The other day I commented, with no particular druthers, on MSNBC's firing of Alec Baldwin. The man's habitual foul slanders were destined to doom the guy's network career, so his termination came as less a surprise than a kind of inexorable fulfillment. Although I didn't much care at the time that MSNBC had sacked Baldwin, I've pondered his firing since, and have vaguely decided--due to one particular--that I was wrong.
Because, at the risk of pulling an Emersonian, hobgobliny consistency, I recalled that I had protested Pat Buchanan's firing by the same network, due to Buchanan's rather steady revelations that he was at least mildly neo-fascistic and, indeed, morbidly xenophobic. Yet I was able to both overlook Buchanan's diseased personal politics and dismiss his narrow stupidities, since, in my opinion, his even older-school abilities at plying disinterested political analysis more than compensated for his episodic paranoia and gleeful authoritarianism.
In the world of cable-network commentary, Buchanan stood virtually alone in his capacity for damning his side and praising the other, assuming such damnation or praise was objectively warranted in the study of tactics. I have come to cringe at the predictability and abject partisan slavishness of network commentators, especially those from my own side. But Buchanan, with all his flaws--and it's undeniable that they ran deep--could stand back from it all and deliver with that old Nixonian steeliness an impersonal reading.
I miss that. And at the time of his firing I protested his dismissal. Yet how in good conscience can I believe that that protest was fair, but also accept as fair the sacking of Baldwin for transgressions no worse than Buchanan's? A studied neo-fascism and explicit ethnic prejudices balanced against a hot-tempered fool's foul mouth?

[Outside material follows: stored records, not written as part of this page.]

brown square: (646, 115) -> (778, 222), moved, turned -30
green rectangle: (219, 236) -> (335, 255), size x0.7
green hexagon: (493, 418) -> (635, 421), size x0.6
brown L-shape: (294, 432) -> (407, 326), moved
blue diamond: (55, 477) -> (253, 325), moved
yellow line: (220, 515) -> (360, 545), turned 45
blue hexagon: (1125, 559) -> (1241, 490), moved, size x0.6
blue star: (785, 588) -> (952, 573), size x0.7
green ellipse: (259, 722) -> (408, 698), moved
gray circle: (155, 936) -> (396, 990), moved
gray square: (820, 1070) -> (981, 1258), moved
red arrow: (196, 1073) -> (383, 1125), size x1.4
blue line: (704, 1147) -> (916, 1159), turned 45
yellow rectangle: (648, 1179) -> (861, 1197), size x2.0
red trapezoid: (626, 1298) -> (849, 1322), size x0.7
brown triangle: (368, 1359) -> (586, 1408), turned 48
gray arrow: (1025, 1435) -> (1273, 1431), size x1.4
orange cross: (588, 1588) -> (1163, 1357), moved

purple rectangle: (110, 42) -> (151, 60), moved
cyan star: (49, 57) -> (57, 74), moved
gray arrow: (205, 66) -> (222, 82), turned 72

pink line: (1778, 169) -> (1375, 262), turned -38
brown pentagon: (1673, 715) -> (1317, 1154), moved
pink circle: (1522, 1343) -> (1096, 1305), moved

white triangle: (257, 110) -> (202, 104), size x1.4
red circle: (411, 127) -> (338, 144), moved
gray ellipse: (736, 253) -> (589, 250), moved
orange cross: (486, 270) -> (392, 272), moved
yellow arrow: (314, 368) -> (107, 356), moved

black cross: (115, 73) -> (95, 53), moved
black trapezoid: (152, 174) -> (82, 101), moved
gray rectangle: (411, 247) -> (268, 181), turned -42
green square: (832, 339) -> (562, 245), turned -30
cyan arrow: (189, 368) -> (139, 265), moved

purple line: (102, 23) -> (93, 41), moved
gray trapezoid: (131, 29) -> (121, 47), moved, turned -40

Andrew Sullivan wrote after Baldwin's firing "that explicitly homophobic slurs directed at actual human beings as a way to degrade them doesn’t have a 'but-he’s-a-liberal' exception." I quite agree. He added, "It’s ugly and would not be tolerated if directed against any other minority group," thus "MSNBC did the right thing."
It's here we enter a very gray area, for while MSNBC perhaps "did the right thing" in firing Baldwin--I remain open to persuasion on this--Sullivan also believed, as I did at the time, that Buchanan's firing was misguided. Observed Sullivan: "That his ideas are often repelling should precisely be why he should stay on MSNBC."
Again, I agree, or rather, agreed. And that's a problem.